[tor-talk] washingtonpost.com: In NSA-intercepted data, those not targeted far outnumber the foreigners who are

Zenaan Harkness zen at freedbms.net
Sun Jul 6 05:06:19 UTC 2014


http://www.washingtonpost.com/world/national-security/in-nsa-intercepted-data-those-not-targeted-far-outnumber-the-foreigners-who-are/2014/07/05/8139adf8-045a-11e4-8572-4b1b969b6322_story.html


In NSA-intercepted data, those not targeted far outnumber the foreigners who are

Files provided by Snowden show extent to which ordinary Web users are
caught in the net


Target package prepared by the National Security Agency prior to the
capture of Abu Hamza in January 2011
By Barton Gellman, Julie Tate and Ashkan Soltani July 5 at 8:46 PM
Follow @bartongellman Follow @JulieATate

Ordinary Internet users, American and non-American alike, far
outnumber legally targeted foreigners in the communications
intercepted by the National Security Agency from U.S. digital
networks, according to a four-month investigation by The Washington
Post.

Nine of 10 account holders found in a large cache of intercepted
conversations, which former NSA contractor Edward Snowden provided in
full to The Post, were not the intended surveillance targets but were
caught in a net the agency had cast for somebody else.

Many of them were Americans. Nearly half of the surveillance files, a
strikingly high proportion, contained names, e-mail addresses or other
details that the NSA marked as belonging to U.S. citizens or
residents. NSA analysts masked, or “minimized,” more than 65,000 such
references to protect Americans’ privacy, but The Post found nearly
900 additional e-mail addresses, unmasked in the files, that could be
strongly linked to U.S. citizens or U.S.residents.

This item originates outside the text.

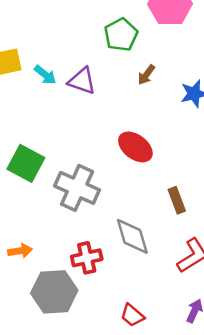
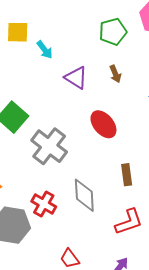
brown arrow: (146, 75) -> (115, 74), moved, turned -72
purple triangle: (82, 81) -> (76, 78), moved
red cross: (87, 258) -> (44, 204), turned 30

The surveillance files highlight a policy dilemma that has been aired
only abstractly in public. There are discoveries of considerable
intelligence value in the intercepted messages — and collateral harm
to privacy on a scale that the Obama administration has not been
willing to address.

Among the most valuable contents — which The Post will not describe in
detail, to avoid interfering with ongoing operations — are fresh
revelations about a secret overseas nuclear project, double-dealing by
an ostensible ally, a military calamity that befell an unfriendly
power, and the identities of aggressive intruders into U.S. computer
networks.

A breakdown of the cache of NSA-intercepted communications provided to
the Washington Post by Edward Snowden

Months of tracking communications across more than 50 alias accounts,
the files show, led directly to the 2011 capture in Abbottabad of
Muhammad Tahir Shahzad, a Pakistan-based bomb builder, and Umar Patek,
a suspect in a 2002 terrorist bombing on the Indonesian island of
Bali. At the request of CIA officials, The Post is withholding other
examples that officials said would compromise ongoing operations.

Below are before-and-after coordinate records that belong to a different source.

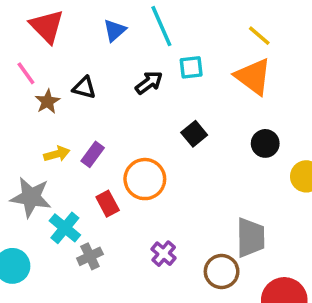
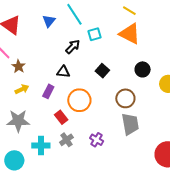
black triangle: (84, 88) -> (63, 72), moved
yellow arrow: (57, 154) -> (22, 89), moved
cyan cross: (65, 228) -> (41, 146), moved, turned -30
gray trapezoid: (251, 237) -> (130, 124), moved
gray cross: (90, 256) -> (66, 140), moved
brown circle: (222, 272) -> (125, 98), moved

Many other files, described as useless by the analysts but nonetheless
retained, have a startlingly intimate, even voyeuristic quality. They
tell stories of love and heartbreak, illicit sexual liaisons,
mental-health crises, political and religious conversions, financial
anxieties and disappointed hopes. The daily lives of more than 10,000
account holders who were not targeted are catalogued and recorded
nevertheless.

In order to allow time for analysis and outside reporting, neither
Snowden nor The Post has disclosed until now that he obtained and
shared the content of intercepted communications. The cache Snowden
provided came from domestic NSA operations under the broad authority
granted by Congress in 2008 with amendments to the Foreign
Intelligence Surveillance Act. FISA content is generally stored in
closely controlled data repositories, and for more than a year, senior
government officials have depicted it as beyond Snowden’s reach.

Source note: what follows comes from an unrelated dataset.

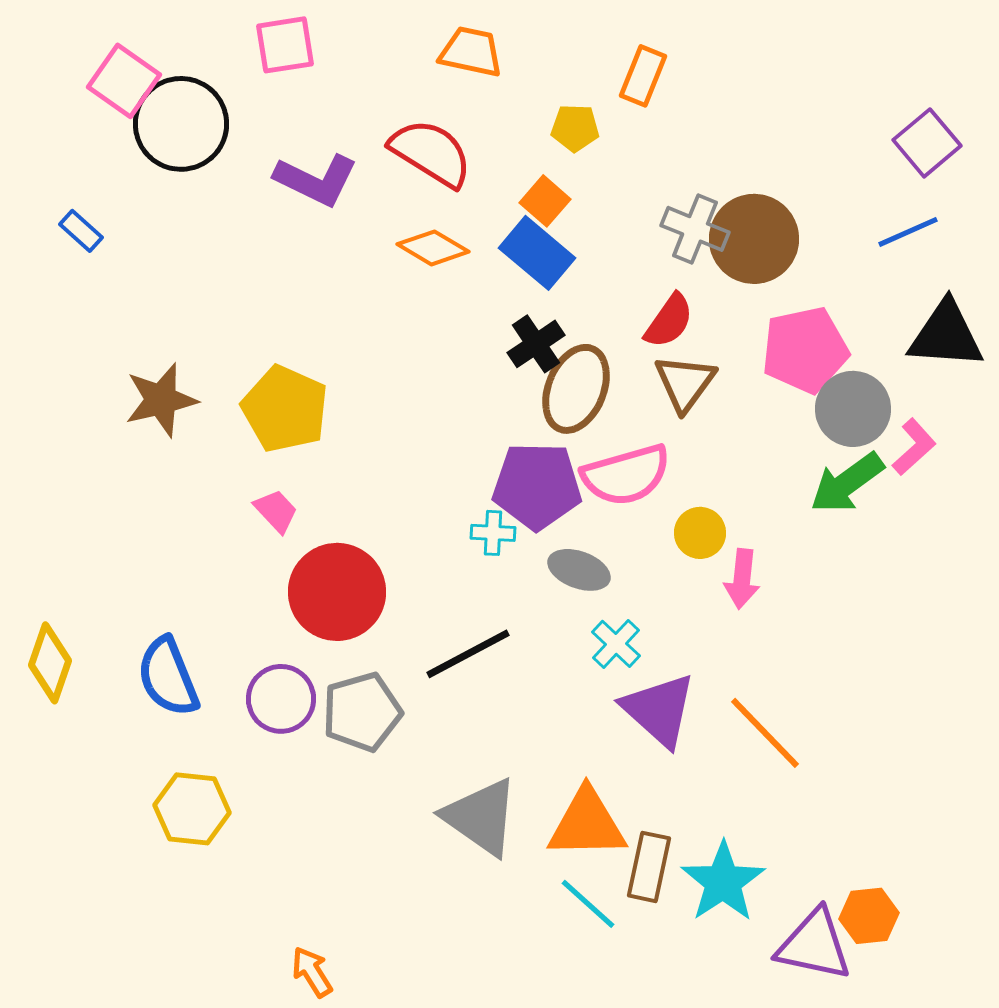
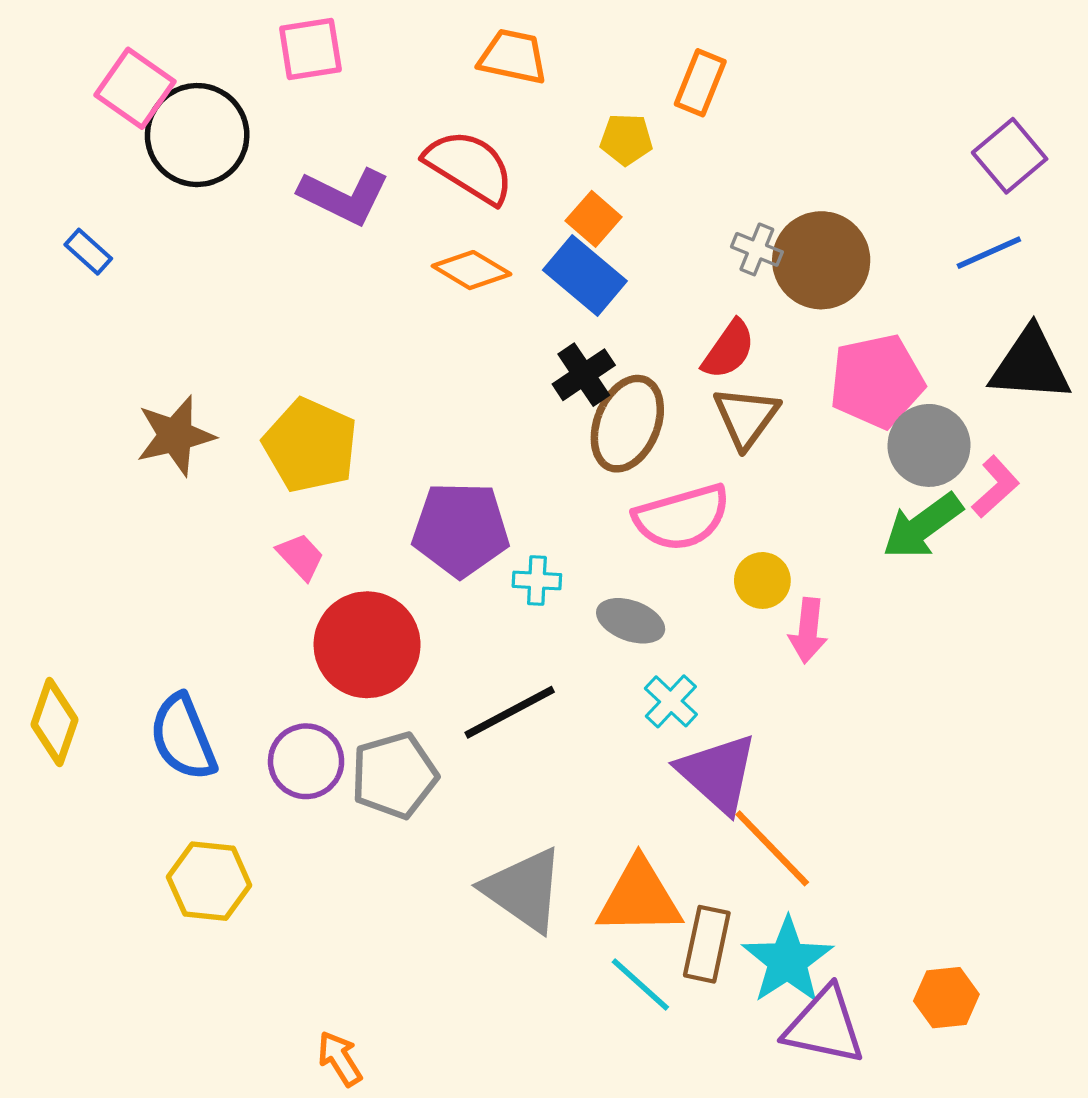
gray cross: (695, 229) -> (757, 249), size x0.7
purple pentagon: (537, 486) -> (461, 529), moved
orange line: (765, 733) -> (772, 848), moved
purple triangle: (814, 945) -> (824, 1026), moved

The Post reviewed roughly 160,000 intercepted e-mail and
instant-message conversations, some of them hundreds of pages long,
and 7,900 documents taken from more than 11,000 online accounts.

The material spans President Obama’s first term, from 2009 to 2012, a
period of exponential growth for the NSA’s domestic collection.

Taken together, the files offer an unprecedented vantage point on the
changes wrought by Section 702 of the FISA amendments, which enabled
the NSA to make freer use of methods that for 30 years had required
probable cause and a warrant from a judge. One program, code-named
PRISM, extracts content stored in user accounts at Yahoo, Microsoft,
Facebook, Google and five other leading Internet companies. Another,
known inside the NSA as Upstream, intercepts data on the move as it
crosses the U.S. junctions of global voice and data networks.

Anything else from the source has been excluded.